Monday, July 8, 2013

Privacy, Security, and Olmstead

I've been reading articles on privacy for a while and I stumbled upon these wise words:
But [since the writing of the US Constitution] "time works changes, brings into existence new conditions and purposes." Subtler and more far-reaching means of invading privacy have become available to the Government. Discovery and invention have made it possible for the Government, by means far more effective than stretching upon the rack, to obtain disclosure in court of what is whispered in the closet.
Moreover, "in the application of a constitution, our contemplation cannot be only of what has, been but of what may be." The progress of science in furnishing the Government with means of espionage is not likely to stop with wiretapping. Ways may someday be developed by which the Government, without removing papers from secret drawers, can reproduce them in court, and by which it will be enabled to expose to a jury the most intimate occurrences of the home.
Justice Brandeis
Now, that seems to be very contemporary given the recent Snowden disclosures about the US NSA.  But it was really written 85 years ago by Justice Brandeis of the US Supreme Court in, Olmstead v. United States, 277 U.S. 438, 473 (1928).
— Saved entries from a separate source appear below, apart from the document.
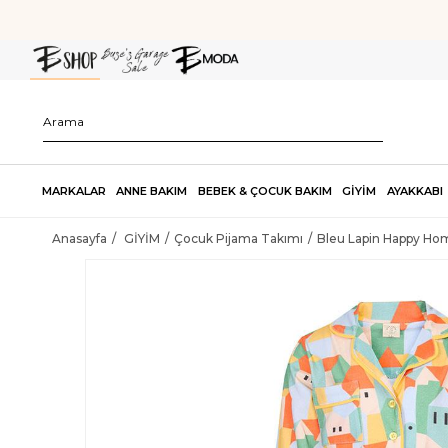
MARKALAR
ANNE BAKIM
BEBEK & ÇOCUK BAKIM
GİYİM
AYAKKABI
Anasayfa
GİYİM
Çocuk Pijama Takımı
Bleu Lapin Happy Ho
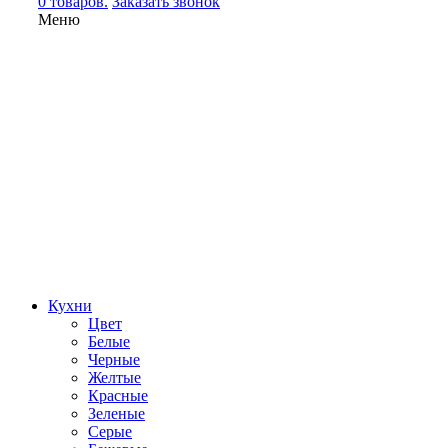
0 товаров.
Заказать звонок
Меню
Кухни
Цвет
Белые
Черные
Желтые
Красные
Зеленые
Серые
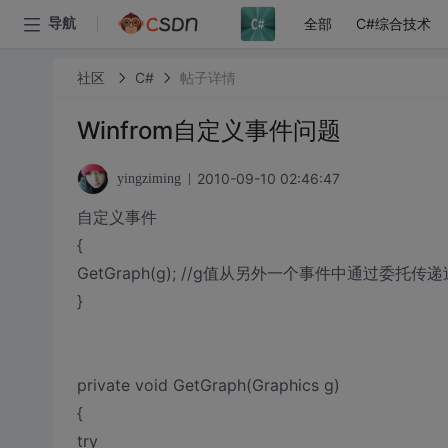
全部
C#综合技术
导航
社区
C#
帖子详情
Winfrom自定义事件问题
2010-09-10 02:46:47
yingziming
自定义事件
{
GetGraph(g); //g值从另外一个事件中通过委托传
}
private void GetGraph(Graphics g)
{
try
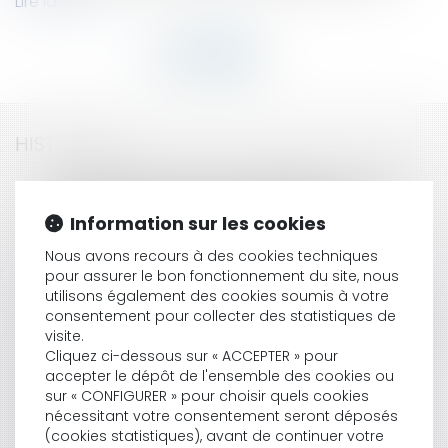
Lire la suite
HISTORIQUE
Vendeur anonyme de contrefaçons sur eBay :
contrefaçon et concurrence déloyale
Information sur les cookies
Transports ferroviaires: ouverture à la
concurrence
Nous avons recours à des cookies techniques
Agroalimentaire: responsabilité et sécurité
pour assurer le bon fonctionnement du site, nous
alimentaire
utilisons également des cookies soumis à votre
consentement pour collecter des statistiques de
Leclerc condamné à restituer 23 millions d'euros
visite.
Condamnation des entreprises de travail
Cliquez ci-dessous sur « ACCEPTER » pour
temporaire pour entente sur les prix
accepter le dépôt de l'ensemble des cookies ou
Les pratiques restrictives de concurrence
sur « CONFIGURER » pour choisir quels cookies
Concurrence et protection de l'entreprise
nécessitant votre consentement seront déposés
Le Conseil de la concurrence transformé en
(cookies statistiques), avant de continuer votre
Yes, I'm a firm believer in these two seemingly contradictory thoughts:

  1. People have a right to expect a certain level of anonymity or privacy; to go about their lives without unreasonable intrusion.   
  2. The government has a responsibility to keep it's citizens safe in much the same way as parents have a duty to keep their children safe. 
I guess it boils down to where is the line...that there are times that for the protection of the citizens and enforcement of the laws, the government, needs to be able to invade that privacy.  I'm not always sure how to balance it, but even Justice Brandeis was concerned.  And he couldn't have ever imagined anything like the power of the internet.